Facciamo il punto sulle novità nella Sanità Digitale, fuori (si spera definitivamente) dall’emergenza pandemica e vediamo alcuni casi di applicazione di intelligenza artificiale e telemedicina in realtà ospedaliere e farmaceutiche del nostro Paese. La pandemia negli ultimi due anni e mezzo ha reso evidente che per funzionare al meglio i sistemi sanitari devono basarsi su una sanità più moderna e più digitale, con cure personalizzate. Per questo, negli ultimi due anni c’è stata una notevole accelerazione nella crescita del mercato globale della Digital Health Tech, che comprende sistemi informativi sanitari, telemedicina e dispositivi mobili: nel 2021, il settore ha toccato quota 175,6 miliardi di dollari, quest’anno arriverà a 216,7 miliardi di dollari (+23%) e nel 2030 dovrebbe arrivare a quota 1,5 trilioni di dollari nel 2030, con un incremento annuo del 27,7%. Il mercato europeo della Salute Digitale, il secondo più grande al mondo dopo quello degli Stati Uniti, ha raggiunto 41 miliardi di dollari, in aumento del 412% rispetto agli 8 miliardi di dollari del 2015. Sono dati presenti in uno studio dello scorso giugno di Klecha & Co, investment bank paneuropea specializzata nei settori tech.

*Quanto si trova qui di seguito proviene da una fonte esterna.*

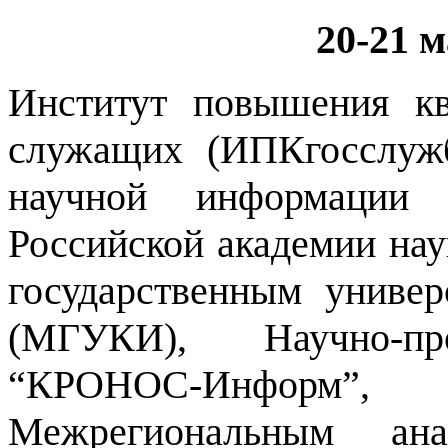
20-21 м
Институт повышения кв
служащих (ИПКгосслуж
научной информации
Российской академии н
государственным универ
(МГУКИ), Научно-про
“КРОНОС-Информ”, К
Межрегиональным ан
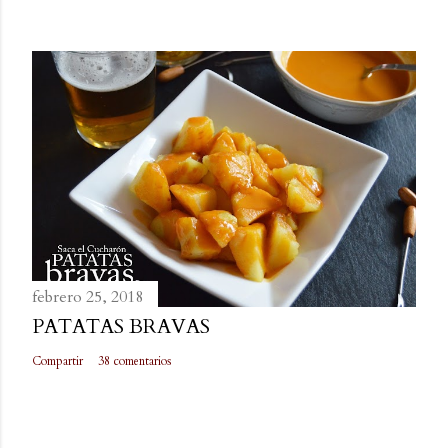
febrero 25, 2018
PATATAS BRAVAS
Compartir
38 comentarios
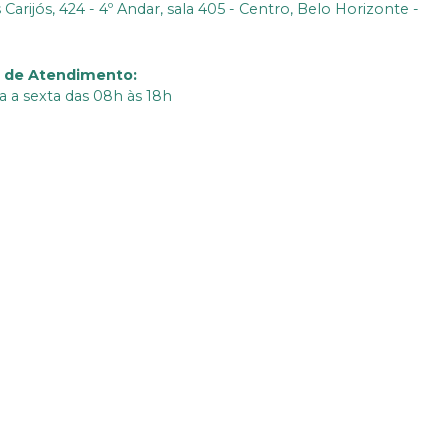
Carijós, 424 - 4º Andar, sala 405 - Centro, Belo Horizonte -
o de Atendimento
:
 a sexta das 08h às 18h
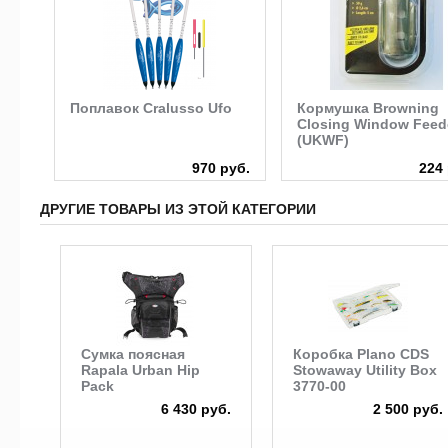
Поплавок Cralusso Ufo
Кормушка Browning
220
Closing Window Feed
(UKWF)
руб.
970 руб.
224 
ДРУГИЕ ТОВАРЫ ИЗ ЭТОЙ КАТЕГОРИИ
Сумка поясная
Коробка Plano CDS
Rapala Urban Hip
Stowaway Utility Box
Pack
3770-00
6 430 руб.
2 500 руб.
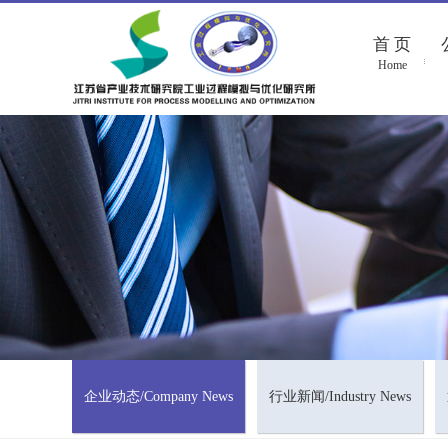
首 页
Home
企业动态/Company News
行业新闻/Industry News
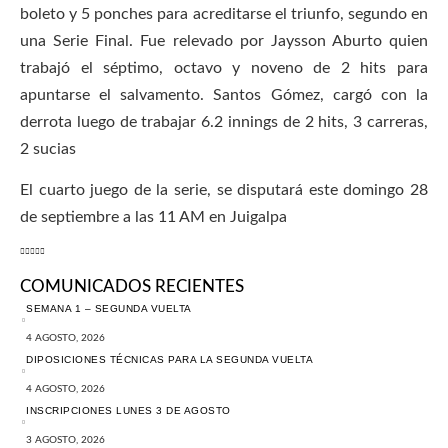
boleto y 5 ponches para acreditarse el triunfo, segundo en
una Serie Final. Fue relevado por Jaysson Aburto quien
trabajó el séptimo, octavo y noveno de 2 hits para
apuntarse el salvamento. Santos Gómez, cargó con la
derrota luego de trabajar 6.2 innings de 2 hits, 3 carreras,
2 sucias
El cuarto juego de la serie, se disputará este domingo 28
de septiembre a las 11 AM en Juigalpa
COMUNICADOS RECIENTES
SEMANA 1 – SEGUNDA VUELTA
4 AGOSTO, 2026
DIPOSICIONES TÉCNICAS PARA LA SEGUNDA VUELTA
4 AGOSTO, 2026
INSCRIPCIONES LUNES 3 DE AGOSTO
3 AGOSTO, 2026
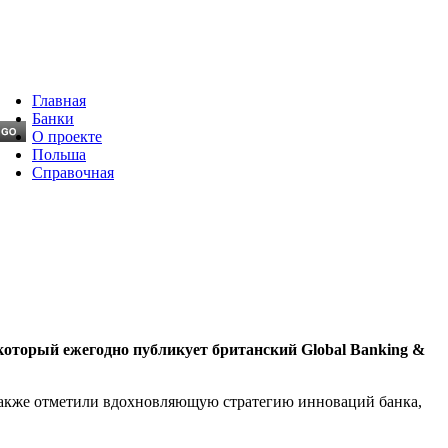
Главная
Банки
О проекте
Польша
Справочная
который ежегодно публикует британский Global Banking &
Также отметили вдохновляющую стратегию инноваций банка,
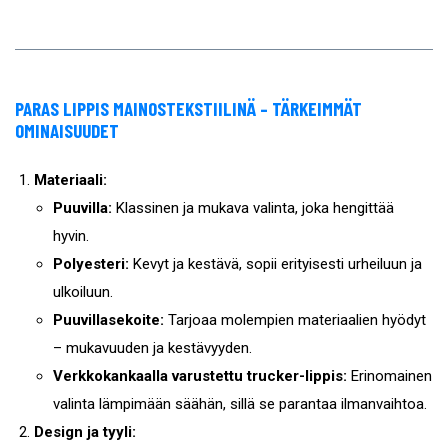
PARAS LIPPIS MAINOSTEKSTIILINÄ – TÄRKEIMMÄT
OMINAISUUDET
Materiaali:
Puuvilla:
Klassinen ja mukava valinta, joka hengittää
hyvin.
Polyesteri:
Kevyt ja kestävä, sopii erityisesti urheiluun ja
ulkoiluun.
Puuvillasekoite:
Tarjoaa molempien materiaalien hyödyt
– mukavuuden ja kestävyyden.
Verkkokankaalla varustettu trucker-lippis:
Erinomainen
valinta lämpimään säähän, sillä se parantaa ilmanvaihtoa.
Design ja tyyli:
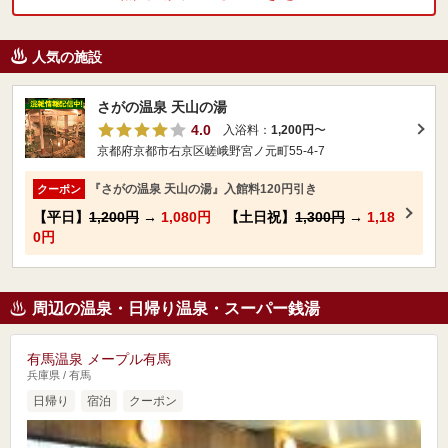
人気の施設
さがの温泉 天山の湯
4.0
入浴料：
1,200円
〜
京都府京都市右京区嵯峨野宮ノ元町55-4-7
『さがの温泉 天山の湯』入館料120円引き
クーポン
【平日】
1,200円
→
1,080円
【土日祝】
1,300円
→
1,18
0円
周辺の温泉・日帰り温泉・スーパー銭湯
有馬温泉 メープル有馬
兵庫県 / 有馬
日帰り
宿泊
クーポン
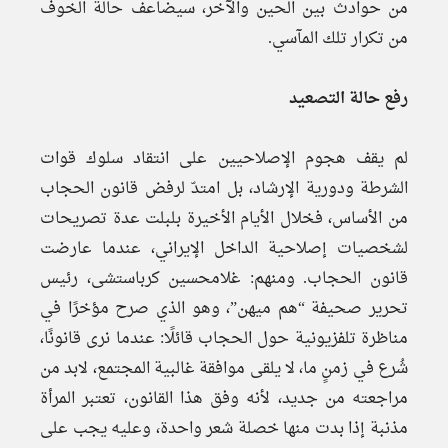
من حوادث بين الحين والآخر، سيضاعف حالة الخوف
من تكرار تلك المآسي.
رفع حالة التصعيد
لم يقف هجوم الإصلاحيين على انتقاد سلوك قوات
الشرطة ودورية الإرشاد، بل امتدّ لرفض قانون الحجاب
من الأساس، فخلال الأيام الأخيرة بلبلت عدة تصريحات
لشخصيات إصلاحية الداخل الإيراني، عندما عارضت
قانون الحجاب. ومنهم: غلامحسين كرباستشی، رئيس
تحرير صحيفة “هم ميهن”، وهو الذي صرح مؤخرًا في
مناظرة تلفزيونية حول الحجاب قائلًا: عندما نرى قانونًا،
شُرع في زمنٍ ما، لا يلقى موافقة غالبية المجتمع، لابد من
مراجعته من جديد، لأنه وفق هذا القانون، تعتبر المرأة
مذنبة إذا بدت منها خصلة شعر واحدة، وعليه يجب على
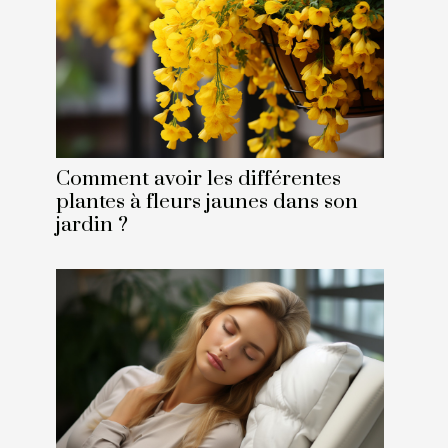
Comment avoir les différentes
plantes à fleurs jaunes dans son
jardin ?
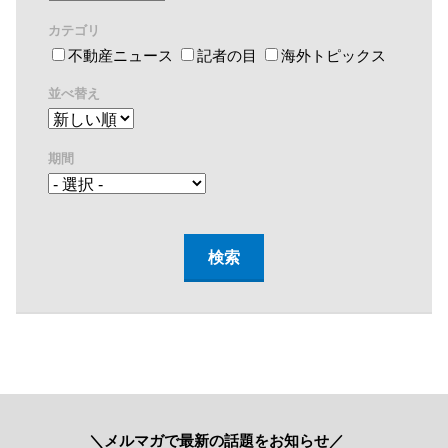
カテゴリ
不動産ニュース
記者の目
海外トピックス
並べ替え
期間
＼メルマガで最新の話題をお知らせ／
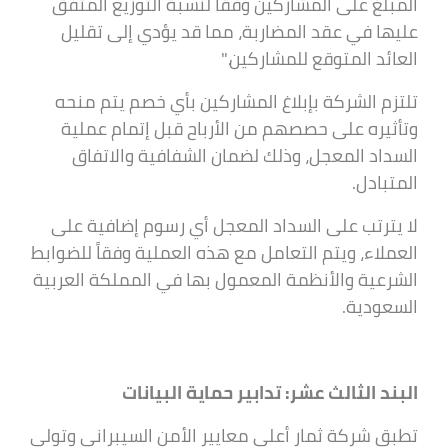
المبلغ على المشاركين وفقاً لنسبة التوزيع المتفق
عليها في عقد المضاربة، مما قد يؤدي إلى تقليل
العائد المتوقع للمشاركين."
تلتزم الشركة بإبلاغ المشاركين بأي خصم يتم منحه
وتأثيره على حصصهم من الأرباح قبل إتمام عملية
السداد المعجل، وذلك لضمان الشفافية والاتفاق
المتبادل.
لا يترتب على السداد المعجل أي رسوم إضافية على
العملاء، ويتم التعامل مع هذه العملية وفقاً للضوابط
الشرعية والأنظمة المعمول بها في المملكة العربية
السعودية.
البند الثالث عشر: تدابير حماية البيانات
تطبق شركة ثمار أعلى معايير الأمن السيبراني وتولي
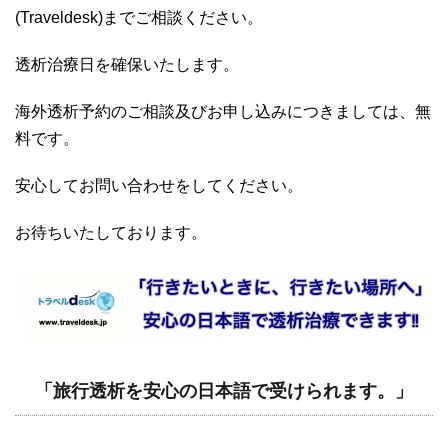
(Traveldesk)までご相談ください。
透析治療日を確保いたします。
海外透析予約のご相談及びお申し込みにつきましては、無
料です。
安心してお問い合わせをしてください。
お待ちいたしております。
「旅行透析を安心の日本語で受けられます。」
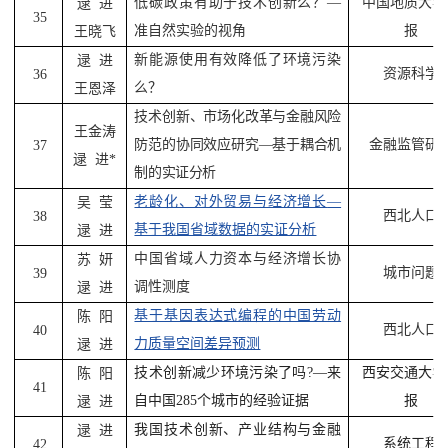
低碳政策有助于技术创新么？
—
中国地质大学
逯
进
35
准自然实验的视角
报
王晓飞
新能源使用有效降低了环境污染
逯
进
资源科学
36
么？
王恩泽
技术创新、市场化改革与金融风险
王金涛
防范的协同效应研究
—
基于耦合机
金融监管研
37
逯
进
*
制的实证分析
老龄化、对外贸易与经济增长
—
吴
莹
西北人口
38
基于我国省域数据的实证分析
逯
进
中国省域人力资本与经济增长协
苏
妍
城市问题
39
调性测度
逯
进
基于基因表达式编程的中国劳动
陈
阳
西北人口
40
力质量空间差异预测
逯
进
技术创新减少环境污染了吗
?—
来
西安交通大学
陈
阳
41
自中国
285
个城市的经验证据
报
逯
进
我国技术创新、产业结构与金融
逯
进
系统工程
42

Secondo Fabiola Pellegrini, partner di Klecha & Co, la pandemia ha accelerato un trend di sviluppo già in atto nella Digital Health Tech, settore che registrerà un’ulteriore importante crescita nei prossimi cinque anni. «Molti investitori, soprattutto all’estero, stanno investendo sia in realtà strutturate sia in startup che cambieranno il mondo della medicina: solo nel 2020, il venture capital ha puntato su queste ultime oltre quattro miliardi di dollari. L’innovazione continuerà quindi a trasformare il settore e a renderlo più efficiente. Di fronte alla crescente digitalizzazione, andrà posta particolare attenzione sia agli sviluppi regolamentari che dovranno tutelare la corretta gestione della riservatezza e sicurezza dei dati, sia al necessario incremento della cybersecurity, ambito sempre più centrale per qualunque attività, pubblica e privata».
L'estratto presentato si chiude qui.